John Cambridge is a doctoral student in the Entomology Department of Rutgers University’s School of Environmental and Biological Sciences. He is researching the diel activities of the Brown Marmorated Stink Bug in orchards. If you really want to learn about ants, he suggests reading E.O. Wilson’s Pulitzer Prize-winning The Ants.
Entomologically speaking, the thing Ant-Man has going for it is ants, lots of ants. Having been burned by the Spider Man movies, which feature shockingly few arachnids, I was pleased to see some carapaces getting screen time. That said, the portrayal of Formicidae lacked the verisimilitude that people with doctorate degrees expect from Marvel superhero movies. In truth, the details of Dr. Pym’s admirably close relationship with ants strained credulity.
The communication system between Dr. Pym and the ants was central to much of the movie’s action and based on some sort of technology that translated his desire into chemical cues the ants could pick up. I can’t speak to the feasibility of that technology, but I can point out that the chemical cues ants pick-up on lack nuance. No naturally occurring signal would encourage a group of ants to make a chandelier while dropping sugar cubes into a cup. A synthetic signal could surely be encoded with that information, but the ants would lack the sensitivity to pick it up. Examples of pheromonal ant cues include attack/defend, follow, and go forage. And it’s not a simple matter to layer these simple cues into complex commands. It would be impossible — from any distance at all — to send multiple pheromonal messages to specific recipients.
As for audible communication, ants don’t make a clicking or purring noise. If they do make noise, it’s more of a squeak that comes from the abdomen, not the mouth. They can hear, but Dr.

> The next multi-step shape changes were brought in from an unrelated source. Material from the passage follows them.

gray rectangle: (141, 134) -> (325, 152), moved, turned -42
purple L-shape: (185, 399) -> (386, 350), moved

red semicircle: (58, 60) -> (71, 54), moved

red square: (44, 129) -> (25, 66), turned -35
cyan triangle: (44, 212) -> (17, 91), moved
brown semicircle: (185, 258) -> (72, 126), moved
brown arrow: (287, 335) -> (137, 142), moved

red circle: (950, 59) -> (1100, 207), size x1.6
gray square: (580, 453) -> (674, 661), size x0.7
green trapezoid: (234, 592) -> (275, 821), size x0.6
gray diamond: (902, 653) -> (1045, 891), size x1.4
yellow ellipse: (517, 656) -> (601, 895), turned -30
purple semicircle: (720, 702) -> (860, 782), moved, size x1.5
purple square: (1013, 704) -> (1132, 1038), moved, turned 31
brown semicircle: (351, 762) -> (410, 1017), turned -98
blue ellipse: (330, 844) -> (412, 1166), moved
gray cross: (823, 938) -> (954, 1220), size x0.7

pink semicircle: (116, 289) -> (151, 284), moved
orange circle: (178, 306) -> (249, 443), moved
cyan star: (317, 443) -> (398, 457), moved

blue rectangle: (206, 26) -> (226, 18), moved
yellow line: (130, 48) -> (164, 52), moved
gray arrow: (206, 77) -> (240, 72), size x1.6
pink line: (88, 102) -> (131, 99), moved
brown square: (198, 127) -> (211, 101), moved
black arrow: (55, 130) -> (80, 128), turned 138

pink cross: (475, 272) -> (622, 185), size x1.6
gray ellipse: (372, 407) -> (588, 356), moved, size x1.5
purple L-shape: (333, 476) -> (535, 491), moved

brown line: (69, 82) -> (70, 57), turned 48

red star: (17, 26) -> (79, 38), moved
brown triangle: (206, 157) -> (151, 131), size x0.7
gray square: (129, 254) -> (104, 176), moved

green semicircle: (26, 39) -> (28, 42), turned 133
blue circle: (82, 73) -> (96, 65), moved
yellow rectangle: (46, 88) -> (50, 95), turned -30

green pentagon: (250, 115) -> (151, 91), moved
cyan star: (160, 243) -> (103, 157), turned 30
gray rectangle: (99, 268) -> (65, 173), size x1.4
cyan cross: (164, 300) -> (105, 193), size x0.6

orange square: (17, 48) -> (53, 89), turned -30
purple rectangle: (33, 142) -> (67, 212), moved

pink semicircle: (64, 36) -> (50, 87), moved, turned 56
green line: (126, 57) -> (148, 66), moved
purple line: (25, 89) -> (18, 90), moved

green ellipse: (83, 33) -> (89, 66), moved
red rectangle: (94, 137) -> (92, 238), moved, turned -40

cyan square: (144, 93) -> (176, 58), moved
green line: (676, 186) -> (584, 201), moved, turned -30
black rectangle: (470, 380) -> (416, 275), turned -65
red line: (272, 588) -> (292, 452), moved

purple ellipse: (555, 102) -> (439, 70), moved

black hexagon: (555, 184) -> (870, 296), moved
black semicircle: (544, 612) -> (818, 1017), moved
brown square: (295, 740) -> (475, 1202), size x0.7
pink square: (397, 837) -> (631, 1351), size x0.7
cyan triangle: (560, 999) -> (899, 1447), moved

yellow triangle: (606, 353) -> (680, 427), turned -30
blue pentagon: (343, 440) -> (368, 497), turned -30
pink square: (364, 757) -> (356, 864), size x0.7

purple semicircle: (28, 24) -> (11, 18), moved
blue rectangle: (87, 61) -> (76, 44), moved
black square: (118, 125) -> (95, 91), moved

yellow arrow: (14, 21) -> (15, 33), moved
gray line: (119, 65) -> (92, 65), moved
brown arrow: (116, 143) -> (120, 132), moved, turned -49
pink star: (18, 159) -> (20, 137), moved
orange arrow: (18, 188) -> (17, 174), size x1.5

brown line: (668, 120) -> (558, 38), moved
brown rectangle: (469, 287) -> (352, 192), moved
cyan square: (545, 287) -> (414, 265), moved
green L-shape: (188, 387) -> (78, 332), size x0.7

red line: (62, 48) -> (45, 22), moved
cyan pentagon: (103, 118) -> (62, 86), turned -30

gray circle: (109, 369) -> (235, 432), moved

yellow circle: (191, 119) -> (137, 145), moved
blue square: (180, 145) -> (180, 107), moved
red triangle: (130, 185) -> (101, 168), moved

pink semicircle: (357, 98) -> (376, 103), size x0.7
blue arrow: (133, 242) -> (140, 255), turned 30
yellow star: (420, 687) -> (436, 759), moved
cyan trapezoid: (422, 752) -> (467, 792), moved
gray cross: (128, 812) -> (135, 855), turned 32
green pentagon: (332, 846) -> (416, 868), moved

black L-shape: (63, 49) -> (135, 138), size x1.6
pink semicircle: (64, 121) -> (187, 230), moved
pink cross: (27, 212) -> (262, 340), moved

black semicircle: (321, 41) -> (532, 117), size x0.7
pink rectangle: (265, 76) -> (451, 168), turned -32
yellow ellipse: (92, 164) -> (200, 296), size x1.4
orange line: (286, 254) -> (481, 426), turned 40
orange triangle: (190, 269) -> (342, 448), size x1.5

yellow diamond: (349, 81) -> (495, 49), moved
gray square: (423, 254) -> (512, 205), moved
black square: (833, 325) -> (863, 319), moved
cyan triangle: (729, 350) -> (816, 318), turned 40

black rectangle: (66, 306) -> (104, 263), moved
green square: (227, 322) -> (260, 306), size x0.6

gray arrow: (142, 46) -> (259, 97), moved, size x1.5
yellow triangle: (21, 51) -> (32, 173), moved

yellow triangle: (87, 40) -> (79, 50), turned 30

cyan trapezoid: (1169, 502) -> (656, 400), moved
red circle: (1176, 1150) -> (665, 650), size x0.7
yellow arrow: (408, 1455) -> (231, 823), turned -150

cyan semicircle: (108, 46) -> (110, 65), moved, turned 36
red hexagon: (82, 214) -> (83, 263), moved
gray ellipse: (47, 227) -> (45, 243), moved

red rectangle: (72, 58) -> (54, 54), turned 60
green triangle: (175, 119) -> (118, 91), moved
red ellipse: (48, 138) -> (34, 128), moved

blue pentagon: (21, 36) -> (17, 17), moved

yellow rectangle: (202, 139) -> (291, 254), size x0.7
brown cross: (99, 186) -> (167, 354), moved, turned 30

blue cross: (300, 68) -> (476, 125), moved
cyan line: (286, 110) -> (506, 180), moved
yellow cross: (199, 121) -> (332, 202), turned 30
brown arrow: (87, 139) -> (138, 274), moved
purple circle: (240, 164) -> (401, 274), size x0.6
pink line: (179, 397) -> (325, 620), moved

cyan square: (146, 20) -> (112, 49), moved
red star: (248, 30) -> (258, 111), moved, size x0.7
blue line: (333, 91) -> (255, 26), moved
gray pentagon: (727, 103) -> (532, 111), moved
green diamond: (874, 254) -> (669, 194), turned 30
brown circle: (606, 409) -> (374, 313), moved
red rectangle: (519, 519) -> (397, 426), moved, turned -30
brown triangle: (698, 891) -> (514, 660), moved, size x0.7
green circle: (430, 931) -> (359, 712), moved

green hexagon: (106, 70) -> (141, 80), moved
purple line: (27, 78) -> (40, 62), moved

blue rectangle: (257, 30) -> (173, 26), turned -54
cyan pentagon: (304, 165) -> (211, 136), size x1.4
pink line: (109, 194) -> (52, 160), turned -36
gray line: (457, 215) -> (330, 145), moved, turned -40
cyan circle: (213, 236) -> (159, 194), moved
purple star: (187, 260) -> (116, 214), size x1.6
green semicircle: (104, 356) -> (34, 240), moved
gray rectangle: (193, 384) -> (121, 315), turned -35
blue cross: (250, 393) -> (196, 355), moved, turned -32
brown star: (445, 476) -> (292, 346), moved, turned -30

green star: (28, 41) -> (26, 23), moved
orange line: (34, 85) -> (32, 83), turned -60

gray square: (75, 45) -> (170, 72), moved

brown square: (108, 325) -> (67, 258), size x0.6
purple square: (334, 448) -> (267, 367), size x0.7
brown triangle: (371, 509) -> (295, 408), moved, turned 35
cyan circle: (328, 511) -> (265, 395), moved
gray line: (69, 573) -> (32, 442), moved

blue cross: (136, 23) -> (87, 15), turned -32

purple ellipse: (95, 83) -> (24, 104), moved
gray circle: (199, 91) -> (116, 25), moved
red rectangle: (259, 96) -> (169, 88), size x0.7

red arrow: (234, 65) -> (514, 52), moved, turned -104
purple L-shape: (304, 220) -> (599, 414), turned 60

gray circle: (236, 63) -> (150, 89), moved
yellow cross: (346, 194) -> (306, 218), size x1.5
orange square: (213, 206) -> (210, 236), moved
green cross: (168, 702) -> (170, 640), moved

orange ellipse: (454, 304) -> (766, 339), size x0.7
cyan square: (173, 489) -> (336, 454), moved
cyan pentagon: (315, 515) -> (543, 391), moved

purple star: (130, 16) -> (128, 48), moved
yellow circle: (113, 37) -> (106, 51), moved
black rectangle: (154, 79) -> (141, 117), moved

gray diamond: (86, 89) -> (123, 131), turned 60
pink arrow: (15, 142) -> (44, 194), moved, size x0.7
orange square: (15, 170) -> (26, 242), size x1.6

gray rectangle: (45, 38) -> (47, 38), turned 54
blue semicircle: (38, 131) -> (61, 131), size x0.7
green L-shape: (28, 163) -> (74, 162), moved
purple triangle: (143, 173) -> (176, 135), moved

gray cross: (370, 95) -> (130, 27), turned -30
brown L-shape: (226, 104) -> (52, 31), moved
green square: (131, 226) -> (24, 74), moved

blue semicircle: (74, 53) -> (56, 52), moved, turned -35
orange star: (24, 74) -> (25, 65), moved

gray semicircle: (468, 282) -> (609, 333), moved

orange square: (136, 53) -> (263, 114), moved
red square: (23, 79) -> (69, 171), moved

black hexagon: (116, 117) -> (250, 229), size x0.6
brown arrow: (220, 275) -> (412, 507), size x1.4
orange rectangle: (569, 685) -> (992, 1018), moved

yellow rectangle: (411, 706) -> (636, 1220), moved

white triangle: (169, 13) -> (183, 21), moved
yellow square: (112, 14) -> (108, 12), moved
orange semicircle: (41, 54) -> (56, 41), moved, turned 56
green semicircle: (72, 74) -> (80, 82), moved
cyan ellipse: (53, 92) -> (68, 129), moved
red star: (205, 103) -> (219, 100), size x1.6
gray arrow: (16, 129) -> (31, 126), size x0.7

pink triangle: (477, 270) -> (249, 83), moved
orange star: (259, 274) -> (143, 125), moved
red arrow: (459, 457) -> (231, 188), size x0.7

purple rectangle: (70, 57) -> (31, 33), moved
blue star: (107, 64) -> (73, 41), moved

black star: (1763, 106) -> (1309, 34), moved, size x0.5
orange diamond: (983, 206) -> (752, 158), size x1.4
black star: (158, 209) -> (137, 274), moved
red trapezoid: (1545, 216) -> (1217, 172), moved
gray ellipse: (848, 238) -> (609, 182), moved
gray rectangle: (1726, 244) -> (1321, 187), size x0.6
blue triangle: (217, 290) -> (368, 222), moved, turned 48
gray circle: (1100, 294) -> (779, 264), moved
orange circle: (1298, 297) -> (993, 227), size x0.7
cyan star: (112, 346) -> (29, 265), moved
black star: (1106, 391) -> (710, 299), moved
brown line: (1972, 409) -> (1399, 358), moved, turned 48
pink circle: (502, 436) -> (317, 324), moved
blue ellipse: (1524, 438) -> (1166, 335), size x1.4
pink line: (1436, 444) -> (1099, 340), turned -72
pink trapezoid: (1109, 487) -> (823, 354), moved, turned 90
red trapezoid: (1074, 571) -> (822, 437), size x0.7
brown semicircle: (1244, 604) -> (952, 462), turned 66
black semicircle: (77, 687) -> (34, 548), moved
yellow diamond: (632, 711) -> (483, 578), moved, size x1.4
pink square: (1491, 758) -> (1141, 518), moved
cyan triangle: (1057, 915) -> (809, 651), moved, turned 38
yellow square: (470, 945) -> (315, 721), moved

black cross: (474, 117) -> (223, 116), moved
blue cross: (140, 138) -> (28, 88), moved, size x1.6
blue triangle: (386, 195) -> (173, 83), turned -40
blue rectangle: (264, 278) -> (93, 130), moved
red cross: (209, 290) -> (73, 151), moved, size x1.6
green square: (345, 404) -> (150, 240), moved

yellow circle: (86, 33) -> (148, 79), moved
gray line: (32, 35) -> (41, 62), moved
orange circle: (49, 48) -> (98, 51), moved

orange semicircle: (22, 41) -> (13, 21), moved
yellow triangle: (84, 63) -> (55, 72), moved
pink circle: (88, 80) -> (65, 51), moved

Pam would likely find them impossible to train with noise as they lack a puppy’s ability to take cues. (Unlike a puppy, ants are phenomenally clean, which makes the dirtiness of the tunnels in this film quite troubling.)
In Ant-Man, Dr. Pym concerns himself primarily with the four types of ants he teaches Scott Lang/Ant-Man to control: carpenter ants, bullet ants, fire ants, and crazy ants. Let’s analyze these intra-species relationships separately.
Carpenter Ants: Ant-Man uses carpenter ants as a sort of winged Uber. That he takes advantage of them for transportation makes sense. Carpenter ants do carry a lot of leaves and such. That said, they only have wings when sent out from their colony to establish new colonies. The winged individuals would never carry anything and, in fact, are de-winged whenever they engage in antsy coitus. So, if Ant-Man were to accomplish these things, he’d have to have perfect timing and he’d have to be comfortable riding a sexually frustrated ant.
Bullet Ants: These guys are Ant-Man’s muscle. And justifiably so — they pack a serious sting. The movie makes reference to the Schmitt Pain Index, which does indeed demonstrate that this ant has one of the worst stings in the world, but the screenwriter gets the scale backwards. Stings get more painful as the numbers go up, not down.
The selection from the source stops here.